Per-project source modifications

Introduction

Inspired by Philip Gregory's resource: "A resource for musicians" I decided to make a simple tutorial for maintaining the engine code base. The idea behind this is that T3D in particular shares the code base between projects. So if you modify the source code from the engine you affect every project. This may not be what you want. In my case it was not. I found this out the hard way and had to reinstall the T3D source to get the original code.

Structure

It is all about structure. The layout of the Torque 3D 1.2 directory is as follows for the relevant source directories:

- Torque 3D
-- Engine
--- source
-- My Projects
--- "project name"
---- source

Now the 2 directories we care about are the "source" directories. These contain the engine source (Torque 3D->Engine->source) and the project source (Torque 3D->My Projects->"project name"->source). Knowing the location of these 2 directories is important for what I will cover next. Use this is a reference.

Usage

How does this help? Well, Microsoft Visual C++ (2008 for the example) has a great way to take advantage of overriding files from a project. This is a good thing. The way you take advantage of this feature is simple.

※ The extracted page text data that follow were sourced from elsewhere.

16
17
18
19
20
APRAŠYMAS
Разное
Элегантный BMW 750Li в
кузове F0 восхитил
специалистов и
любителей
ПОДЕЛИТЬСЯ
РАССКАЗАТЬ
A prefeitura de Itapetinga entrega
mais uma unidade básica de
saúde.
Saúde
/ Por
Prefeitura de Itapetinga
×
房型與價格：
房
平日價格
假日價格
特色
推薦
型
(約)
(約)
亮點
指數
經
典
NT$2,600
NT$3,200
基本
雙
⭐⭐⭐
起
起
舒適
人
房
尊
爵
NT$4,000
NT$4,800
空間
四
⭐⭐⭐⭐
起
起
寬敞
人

Say you have to make a change to a file in the T3D source. Lets say that you need to make a SimObject have a virtual function so you can override it in a later SimObject based class. This will mean that if you make this change it will affect every project that uses this same source code base. Unless, you take advantage of overriding a source file from the project source directory. For this example to make this change we would have to modify the file SimObject.h.

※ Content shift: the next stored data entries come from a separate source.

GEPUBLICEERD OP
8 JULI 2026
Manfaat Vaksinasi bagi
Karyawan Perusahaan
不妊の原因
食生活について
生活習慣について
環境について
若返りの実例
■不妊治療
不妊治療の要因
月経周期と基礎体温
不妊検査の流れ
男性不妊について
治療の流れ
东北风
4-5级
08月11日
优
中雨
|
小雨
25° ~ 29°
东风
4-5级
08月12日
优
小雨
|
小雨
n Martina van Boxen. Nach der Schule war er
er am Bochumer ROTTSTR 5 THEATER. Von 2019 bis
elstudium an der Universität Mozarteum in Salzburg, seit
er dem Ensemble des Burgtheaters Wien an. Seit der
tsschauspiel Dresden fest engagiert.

So in MS Visual C++ we would open our project and look in the "Solution Explorer" on the left side. Now there is going to be a DLL project named <project name> DLL. Under this you can drill down to the SimObject.h file like this: Source Files->Engine->console->SimObject.h. Now, right click on the file and select Properties. This will pop up a dialog. Find the option "Exclude From Build". This won't actually affect .h (header files), but it will put a red mark on the file. This is a visual indicator that you intend to override this file and just helps you later when tracking down which source file is overridden somewhere else.

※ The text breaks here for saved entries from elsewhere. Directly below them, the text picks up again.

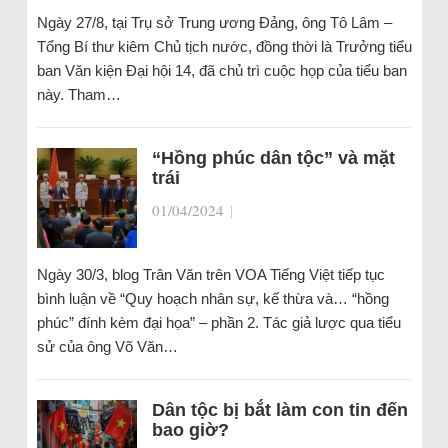
Ngày 27/8, tại Trụ sở Trung ương Đảng, ông Tô Lâm –
Tổng Bí thư kiêm Chủ tịch nước, đồng thời là Trưởng tiểu
ban Văn kiện Đại hội 14, đã chủ trì cuộc họp của tiểu ban
này. Tham…
“Hồng phúc dân tộc” và mặt
trái
01/04/2024
|
Ngày 30/3, blog Trân Văn trên VOA Tiếng Việt tiếp tục
bình luận về “Quy hoạch nhân sự, kế thừa và… “hồng
phúc” đính kèm đại họa” – phần 2. Tác giả lược qua tiểu
sử của ông Võ Văn…
Dân tộc bị bắt làm con tin đến
bao giờ?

Now we need to find the SimObject.h file in Windows Explorer so we can make a COPY of that file from the Torque 3D->Engine->source location to the Torque 3D->My Projects->"project name"->source location. Do not move the file, COPY the file. The path in Explorer would be Torque 3D->Engine->source->console->SimObject.h. Then it would be copied to the Torque 3D->My Projects->"project name"->source->console directory. Make sure the directory structure under "source" matches the directory structure under "Engine". It would look like this:

- Torque 3D
-- Engine
--- source
---- console
-- My Projects
--- "project name"
---- source
----- console

It should now be compiling against the new SimObject.h. To make sure we know about the file in the project we should add it back to the project in the Solution Explorer. To do this go into the project explorer again and right click on the "source" directory and choose Add->Existing Item. This will just add a indicator that this is part of the project for .h files. Now the SimObject.h file is part of the project again. Any changes you make to this copy of the SimObject.h will not affect other projects you create later on unless you decide to merge this file back into the main source directories again.